If one of your engineers came to you with an argument to switch to another model, what would the winning argument be? Would it be 5 percent more efficient, 10 percent less cost? Where would the metric be where you’d say, “Okay, it’s time to switch.”

Five percent sounds pretty good. Ten percent also sounds pretty good.

But it’s on that order, right? For a lot of things, it’s a lot of cost for a 5 percent gain. But you’re saying 5 percent would be a winning argument?

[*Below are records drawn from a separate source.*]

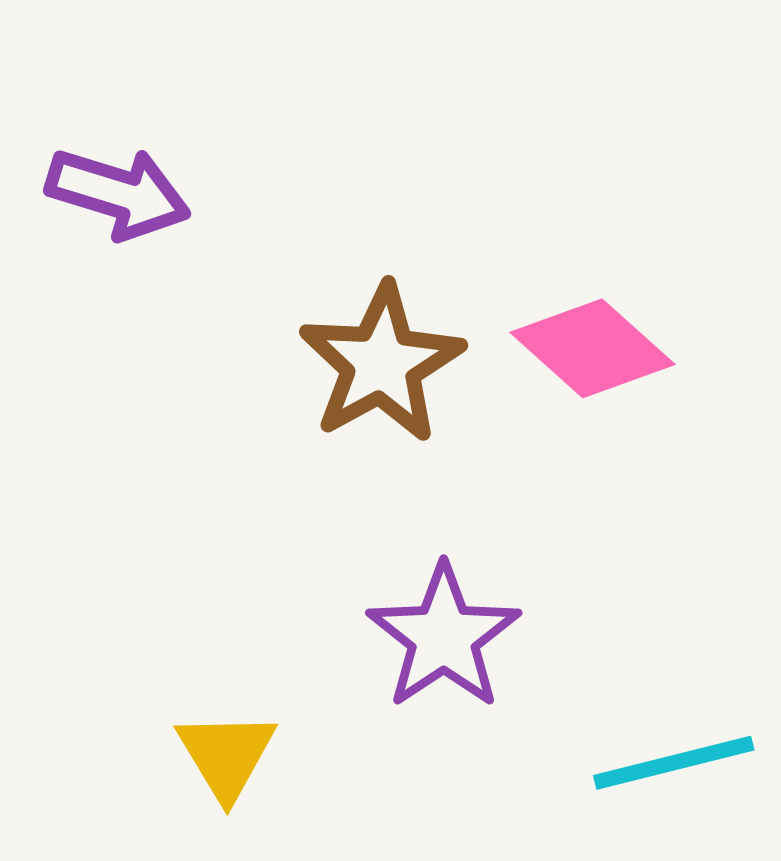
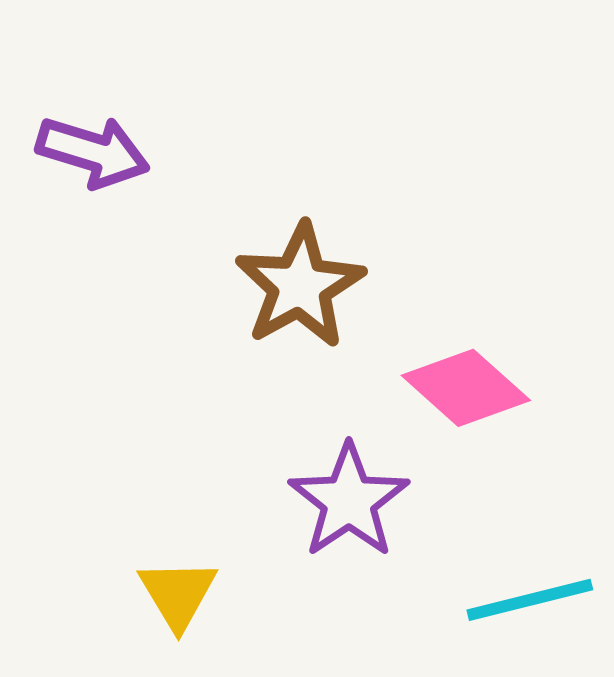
pink diamond: (592, 348) -> (466, 388), moved

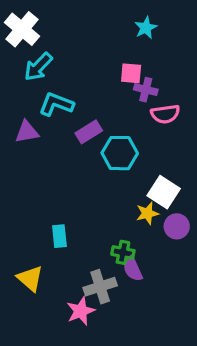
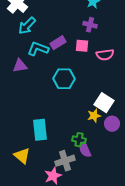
pink square: (131, 73) -> (82, 46), moved
purple cross: (146, 90) -> (90, 25), moved
purple rectangle: (89, 132) -> (58, 43), moved
cyan hexagon: (120, 153) -> (64, 79), moved
cyan rectangle: (59, 236) -> (40, 130), size x1.5

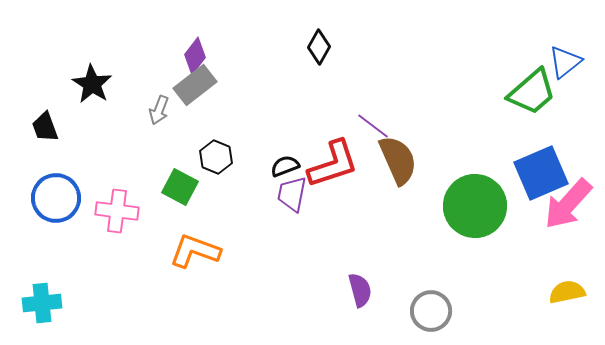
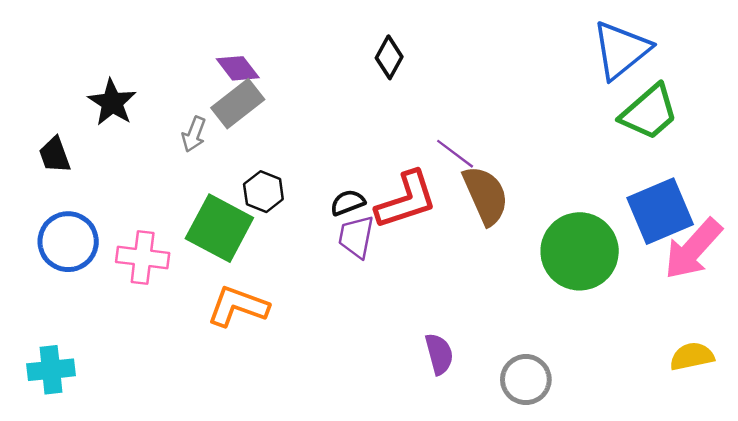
purple diamond: (195, 56) -> (238, 68), turned -75
blue triangle: (565, 62) -> (621, 50), moved, size x1.5
green square: (180, 187) -> (219, 228), size x1.5

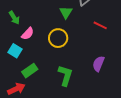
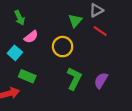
red line: (100, 25) -> (100, 31), moved
green rectangle: (30, 71) -> (27, 76), turned 49
green L-shape: (65, 76) -> (74, 79), moved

I think the nuance there is that we are checking in offline eval for C and C++ and C# and JavaScript and TypeScript and Python and Ruby and Go and Rust, and so far, I haven’t seen a model update, even within the GPT line, where all the languages across the board are better at the start. Some are better and some are worse. We are looking at different types of metrics. Obviously, a successful build is one of them. It is actually the code building in the test suite, but also, how many lines of code did you get compared to the previous model or the competing model? If that number of lines goes down, the question then becomes, well, is that better, and is it using a smarter way of writing that same code or an open-source library, or did it get worse? And it’s like, “Well it’s the builds. It doesn’t actually create the right output anymore.”

If somebody comes to me, one of my engineers or data centers, is like, “This model has everything better across the board and we are saving half the GPUs,” that seems like a pretty good deal. I would certainly go into a deeper evaluation process and try to figure out if it was worth it to now go into the handful of regions where we have deployed the model because we are running in different Azure regions with clusters of GPUs to have low latency. So a European Copilot user is connecting to a GPU cluster in France and Switzerland and the UK and Sweden, I think. If they’re in Asia, they have a GPU cluster in Japan, but then India is probably closer to the European cluster, so they’re going that way around the world. And then we have different ones in the US, and we’re expanding almost every month to a new region to get more scale.

Switching the model has switching costs across all of these clusters. And then, we come back to the A/B testing question of how do you do that so you have enough confidence that the offline evaluation is matched in the online evaluation where people work with real code and not with synthetic scenarios. The way I like to think about this in web services, ever since the cloud became a thing, 99.9 or more in terms of uptime percentage is the gold standard. Anything less than that, and you’re going to be on Hacker News or on The Verge all the time saying that startup XYZ or big company XYZ is down again and is preventing everybody from getting to work. We have seen that both with GitHub and with other collaboration tools like Slack or Teams. If Slack is down on a Monday morning, everybody is like, “Well, I guess I’m off work today.”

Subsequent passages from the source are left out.